So I have grown to learn that we all have something that we are afraid of. I use to think I was so fearless and I think that comes with this things called our teenage years and 20’s. Then we get a bit older and realize with our responsibilities and threat of death that we are indeed afraid of things that we may never have been afraid of before…But the fear mya have always been there.
For example, you may have told your friends when you were younger that you were not afraid of frogs but then you relaize as an adult that you do have a strange fear of them. You wonder how this was possible that you never had the strange irrational fear they your friend did when they were younger running and screaming as children. Then you realize it was because you never really encountered any or that you did not have that traumatic encounter until you were an adult (stepping on the frog and almost slipping and falling on it). The latter would be me. I stepped on a frog and since then when I see one I can watch it, and stare at in an enclosure, but I give them an unnaturally wide girth when I see them in the ‘wild’. I have no desire for that to happen again. For some reason that experience freaked me out and I just can’t deal with frogs the same again.

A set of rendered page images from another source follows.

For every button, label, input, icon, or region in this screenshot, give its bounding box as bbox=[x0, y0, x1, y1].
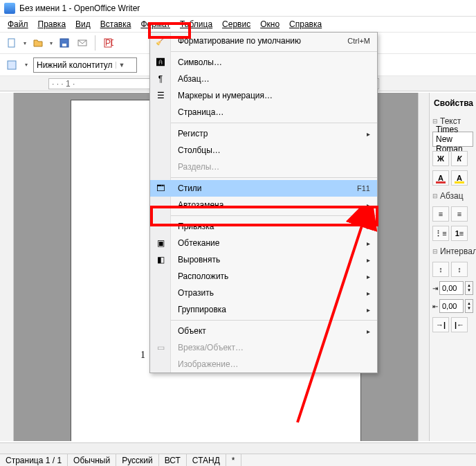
ruler-left: · · · 1 · bbox=[52, 79, 75, 89]
svg-rect-2 bbox=[62, 44, 66, 46]
status-modified[interactable]: * bbox=[226, 454, 241, 466]
save-icon[interactable] bbox=[57, 35, 72, 51]
menu-item-bullets[interactable]: ☰ Маркеры и нумерация… bbox=[150, 87, 377, 104]
menu-view[interactable]: Вид bbox=[71, 18, 95, 30]
menu-tools[interactable]: Сервис bbox=[217, 18, 255, 30]
decrease-indent-button[interactable]: |← bbox=[451, 317, 468, 332]
spin-arrows[interactable]: ▲▼ bbox=[465, 281, 473, 295]
status-style[interactable]: Обычный bbox=[68, 454, 116, 466]
indent-after-value[interactable]: 0,00 bbox=[439, 299, 464, 313]
character-icon: 🅰 bbox=[154, 56, 167, 69]
menu-item-align[interactable]: ◧ Выровнять▸ bbox=[150, 251, 377, 268]
menu-file[interactable]: Файл bbox=[3, 18, 33, 30]
highlight-color-button[interactable]: A bbox=[451, 170, 468, 186]
menu-item-image: Изображение… bbox=[150, 356, 377, 373]
title-bar: Без имени 1 - OpenOffice Writer bbox=[0, 0, 476, 17]
page-number-field: 1 bbox=[140, 350, 145, 360]
indent-icon: ⇥ bbox=[432, 285, 438, 292]
submenu-arrow-icon: ▸ bbox=[367, 328, 370, 335]
open-icon[interactable] bbox=[30, 35, 46, 51]
italic-button[interactable]: К bbox=[451, 151, 468, 166]
status-selection-mode[interactable]: СТАНД bbox=[187, 454, 226, 466]
svg-rect-0 bbox=[8, 39, 15, 47]
styles-window-icon[interactable] bbox=[4, 57, 19, 73]
menu-item-page[interactable]: Страница… bbox=[150, 104, 377, 120]
svg-rect-6 bbox=[8, 61, 16, 69]
status-bar: Страница 1 / 1 Обычный Русский ВСТ СТАНД… bbox=[0, 454, 476, 466]
svg-text:PDF: PDF bbox=[105, 38, 113, 48]
menu-item-wrap[interactable]: ▣ Обтекание▸ bbox=[150, 235, 377, 251]
paragraph-icon: ¶ bbox=[154, 73, 167, 85]
sidebar-properties: Свойства Текст Times New Roman Ж К A A А… bbox=[429, 93, 476, 441]
menu-edit[interactable]: Правка bbox=[33, 18, 71, 30]
menu-item-group[interactable]: Группировка▸ bbox=[150, 301, 377, 318]
align-center-button[interactable]: ≡ bbox=[451, 206, 468, 222]
window-title: Без имени 1 - OpenOffice Writer bbox=[19, 3, 140, 13]
font-color-button[interactable]: A bbox=[432, 170, 449, 186]
submenu-arrow-icon: ▸ bbox=[367, 289, 370, 297]
increase-spacing-button[interactable]: ↕ bbox=[432, 262, 449, 277]
new-doc-dropdown[interactable] bbox=[22, 40, 28, 46]
status-insert-mode[interactable]: ВСТ bbox=[159, 454, 187, 466]
menu-window[interactable]: Окно bbox=[255, 18, 284, 30]
styles-icon: 🗔 bbox=[154, 182, 167, 195]
menu-item-object[interactable]: Объект▸ bbox=[150, 323, 377, 339]
vertical-scrollbar[interactable] bbox=[418, 93, 429, 441]
open-dropdown[interactable] bbox=[48, 40, 54, 46]
sidebar-title: Свойства bbox=[432, 96, 473, 111]
shortcut-text: Ctrl+M bbox=[347, 37, 370, 45]
increase-indent-button[interactable]: →| bbox=[432, 317, 449, 332]
menu-item-sections: Разделы… bbox=[150, 159, 377, 175]
indent-after-spin[interactable]: ⇤ 0,00 ▲▼ bbox=[432, 299, 473, 313]
font-name-combo[interactable]: Times New Roman bbox=[432, 132, 473, 147]
menu-item-paragraph[interactable]: ¶ Абзац… bbox=[150, 71, 377, 87]
app-logo-icon bbox=[4, 3, 15, 14]
align-icon: ◧ bbox=[154, 253, 167, 266]
menu-item-anchor[interactable]: Привязка▸ bbox=[150, 218, 377, 235]
indent-before-value[interactable]: 0,00 bbox=[439, 281, 464, 295]
horizontal-scrollbar[interactable] bbox=[0, 442, 476, 454]
annotation-highlight-format bbox=[148, 22, 191, 39]
sidebar-section-spacing[interactable]: Интервал bbox=[432, 245, 473, 258]
submenu-arrow-icon: ▸ bbox=[367, 306, 370, 314]
submenu-arrow-icon: ▸ bbox=[367, 256, 370, 264]
menu-item-autocorrect[interactable]: Автозамена▸ bbox=[150, 197, 377, 213]
align-left-button[interactable]: ≡ bbox=[432, 206, 449, 222]
status-page[interactable]: Страница 1 / 1 bbox=[0, 454, 68, 466]
indent-icon: ⇤ bbox=[432, 303, 438, 310]
indent-before-spin[interactable]: ⇥ 0,00 ▲▼ bbox=[432, 281, 473, 295]
bullet-list-button[interactable]: ⋮≡ bbox=[432, 226, 449, 241]
decrease-spacing-button[interactable]: ↕ bbox=[451, 262, 468, 277]
menu-item-character[interactable]: 🅰 Символы… bbox=[150, 54, 377, 71]
submenu-arrow-icon: ▸ bbox=[367, 201, 370, 209]
vertical-ruler[interactable] bbox=[0, 93, 14, 441]
chevron-down-icon: ▼ bbox=[116, 62, 125, 69]
frame-icon: ▭ bbox=[154, 341, 167, 354]
menu-item-case[interactable]: Регистр▸ bbox=[150, 125, 377, 142]
wrap-icon: ▣ bbox=[154, 237, 167, 249]
paragraph-style-combo[interactable]: Нижний колонтитул ▼ bbox=[33, 57, 137, 73]
spin-arrows[interactable]: ▲▼ bbox=[465, 299, 473, 313]
paragraph-style-value: Нижний колонтитул bbox=[37, 60, 113, 70]
menu-help[interactable]: Справка bbox=[284, 18, 327, 30]
new-doc-icon[interactable] bbox=[4, 35, 19, 51]
number-list-button[interactable]: 1≡ bbox=[451, 226, 468, 241]
submenu-arrow-icon: ▸ bbox=[367, 223, 370, 231]
menu-item-frame: ▭ Врезка/Объект… bbox=[150, 339, 377, 356]
submenu-arrow-icon: ▸ bbox=[367, 273, 370, 280]
menu-item-columns[interactable]: Столбцы… bbox=[150, 142, 377, 159]
submenu-arrow-icon: ▸ bbox=[367, 240, 370, 247]
styles-dropdown[interactable] bbox=[24, 62, 29, 68]
submenu-arrow-icon: ▸ bbox=[367, 130, 370, 138]
menu-item-styles[interactable]: 🗔 Стили F11 bbox=[150, 180, 377, 197]
pdf-export-icon[interactable]: PDF bbox=[100, 35, 116, 51]
menu-item-arrange[interactable]: Расположить▸ bbox=[150, 268, 377, 285]
menu-insert[interactable]: Вставка bbox=[95, 18, 136, 30]
status-language[interactable]: Русский bbox=[116, 454, 159, 466]
menu-item-flip[interactable]: Отразить▸ bbox=[150, 285, 377, 301]
bold-button[interactable]: Ж bbox=[432, 151, 449, 166]
shortcut-text: F11 bbox=[357, 184, 370, 192]
sidebar-section-paragraph[interactable]: Абзац bbox=[432, 190, 473, 202]
email-icon[interactable] bbox=[75, 35, 90, 51]
format-menu-dropdown: 🧹 Форматирование по умолчанию Ctrl+M 🅰 С… bbox=[149, 32, 378, 373]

Next came my fixation with needing to not only do my job but do it the best I could. It wasn’t about sucking up as some people may have seen it, but about trying to figure out the best way to do my job the most efficiently without having to do twice the work. I wanted to create my own best practices for myself in a sense. So it was a frustration for myself when I failed or got behind on my work…When I say behind the deadline usually had not come yet it would still be a ways off but it was past my personal deadline of when I wanted it done. I prefer to get things done 1-2 weeks ahead of schedule s that if something is a team effort or someone else relies on me to get my information done so that they can glean information from me for their reports they will have it in time. Moreover, If it is a project they can because I get them done so early so they can look at them and tell me what modifications they would like so they can still be done in the original time frame.
So for me it’s part of the organization fun but it also helps take some of the stress off my mind to know it is done in advance. It has nothing to do with sucking up. But the problem comes in when I care too much about what others think, or care about when it comes to when I need a break. I care so much that I let others take time off, or worry about what they will do when I am not there and how it will affect them. My friends and some family say you should not because they do not do that for you but some do. They change their schedules for my treatment and work around me when I feel ill when and do not create a hostile environment for me because of it. However, I get what they are saying and I have to start remembering what psychologists and governing bodies of some of our other countries have been saying for years; vacation is not a luxury it is a necessity. You need it to recharge. Some countries offer up 30 days of vacation per year and that has nothing to do with a graduated service to the employer that is just standard…I mean seriously and that doesn’t even include the paid holidays. I feel like I truly need to become European people. If they take me…A visit is one thing, staying is a different matter altogether, LOL.